OBMs can control the effective activity of genes through multiple mechanisms, and enhance or block molecular interactions, which can control how genetic information is used by the cell. This lays the groundwork for developing new medicines that directly target the genetic and molecular basis of disease—preventing toxic RNA or protein production, increasing levels of under-expressed enzymes, editing mRNA, or altering how the splicing machinery assembles genetic instructions that control protein production, he adds.

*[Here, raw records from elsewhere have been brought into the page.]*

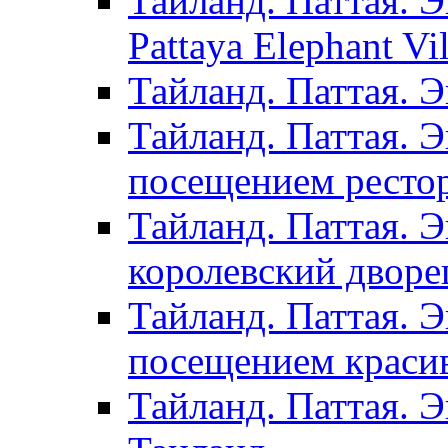
Тайланд. Паттая. Э
Pattaya Elephant Vil
Тайланд. Паттая. 
Тайланд. Паттая. Э
посещением рестор
Тайланд. Паттая. 
королевский дворе
Тайланд. Паттая. 
посещением красив
Тайланд. Паттая.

Creyon has built the first and only platform capable of engineering for safety first, creating novel OBMs with optimal pharmacological properties engineered to minimize side effects. “We are reimagining the way novel OBMs are created, transforming the process from drug discovery to drug engineering,” Dr. Hart contends.

Recently, in partnership with the TNPO2 Foundation, Creyon developed a novel allele-selective Locked Nucleic Acid (LNA) ASO treatment candidate for an ultra-rare and severe neurological disease caused by a single nucleotide variant in the Transportin-2 (TNPO2) receptor. An investigator-initiated clinical trial has received approval to dose a patient, and the study is ongoing, with initial results reported at the American Society of Gene and Cell Therapy (ASGCT) conference in 2024.

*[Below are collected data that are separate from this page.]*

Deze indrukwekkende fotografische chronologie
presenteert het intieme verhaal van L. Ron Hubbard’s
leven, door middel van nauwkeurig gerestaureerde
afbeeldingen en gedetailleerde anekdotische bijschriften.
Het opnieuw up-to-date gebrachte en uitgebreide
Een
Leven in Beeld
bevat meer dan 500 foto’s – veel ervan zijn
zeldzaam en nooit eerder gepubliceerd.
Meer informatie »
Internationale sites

To demonstrate the power of its platform in this context, Creyon achieved significant milestones in the rapid development of ASO candidates. For its TNPO2 program, Creyon created 96 ASO candidates utilizing proprietary tools, AI, and custom datasets. Of those, 88 of the candidates were demonstrated to be safe utilizing in vivo and in vitro model systems, and several allele selective ASOs against the disease-causing TNPO2 variant were identified that demonstrated both safety and target selectivity in a cell model. The safest and most effective molecule was scaled up for GMP manufacturing, quality assessment, and compounding.

“Initial data from this trial demonstrated that the investigational treatment was successful in reducing seizures, restoring developmental milestones, and was well-tolerated through nine months,” Dr. Hart says. “These results illustrate a key pillar of our approach—to engineer safe drugs for rare and common diseases faster and more efficiently compared to traditional drug discovery techniques.”

Highlighting that predictive models were developed to guide molecular engineering from the outset to help mitigate potential safety concerns, Dr. Hart says this approach has enabled Creyon to rapidly identify a drug candidate to target a specific genetic variant and initiate a clinical study within a year. “This proof of concept underscores the transformative potential of AI in OBM drug engineering to rapidly create new OBMs for common and rare diseases and target the genetic underpinning of disease anywhere in the body.”

Dr. Hart outlines that the company has established three core competencies: a deep technology platform, a focus on engineering rather than discovering OBMs, and the ability to create tissue-targeting aptamers. “Creyon is highly differentiated, as our approach allows us to create best-in-class ASOs about one-hundred times faster than anyone else in the field, and we can unlock new therapeutic opportunities in tissues where others can’t practice.”

Since the company’s inception in 2019, funding of seed and series A has enabled Creyon to scale up to approximately 50 Creyoneers, with labs in San Diego, North Carolina, and Bangalore, India. “We have put together a pretty amazing team—highly interdisciplinary with a unique set of capabilities and deep capacity in chemistry and synthesis, pharmacology, and state-of-the-art data science.”

Looking forward, Dr. Hart says that the company is raising funds for the next phase of Creyon, focused on leveraging its technology stack to advance multiple programs forward and move them into the clinic. “We have one clinical program underway already, which will create multiple commercial opportunities, establish pharma partnerships, and continue to expand our core technologies, allowing us to broaden the use of OBMs even further.”